Trial concluded on Feb. 6 for a 28-year-old defendant facing murder, assault and gun charges in connection to the shooting death of a 43-year-old man on Garrison Boulevard nearly two years ago.
Jurors must now decide if Timothy Knott shot and killed Anthony Pearson on the 4700 block of Garrison Boulevard during the morning of April 29, 2024. Pearson and Knott reportedly knew each other prior to the incident. According to Knott’s family, Pearson had been a suspect in the death of Knott’s cousin in 2022, but the case went cold.
“This case is a classic example of premeditation,” the state’s attorney told jurors.

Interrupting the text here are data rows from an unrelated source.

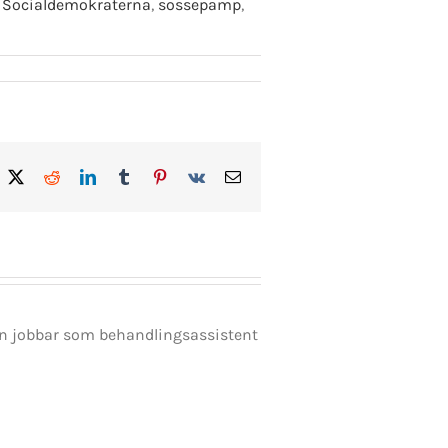
,
Socialdemokraterna
,
sossepamp
,
acebook
X
Reddit
LinkedIn
Tumblr
Pinterest
Vk
E-
post
en jobbar som behandlingsassistent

She argued that three key points of evidence pointed to Knott’s guilt – surveillance footage from a building near the scene that captured the incident, the defendant’s taped statement to detectives, and cellphone location records that placed Knott at the scene of Pearson’s death. Shortly after the shooting occurred, eyewitnesses to the incident were seen departing the scene to alert authorities, said the state’s attorney.
An FBI special agent who analyzed Knott’s cellphone records confirmed Knott made several calls before and after the homicide, with two occurring just minutes before he shot Pearson.
Warren Brown, Knott’s defense attorney said Knott was “young, hungry, freezing and uneducated,” claiming investigators saw the defendant as “easy pickings” and referred to him as “a m*therf*cker.”
Brown argued Knott was “not all the way there” when speaking to detectives, telling jurors the defendant wasn’t able to verify his own address. He instructed jurors not to base their verdict on suspicion.
The state’s attorney countered that Knott was cognizant and had been trying to evade law enforcement by providing officers with incorrect addresses.
Knott now awaits a verdict, which will be delivered before Judge Robert K. Taylor.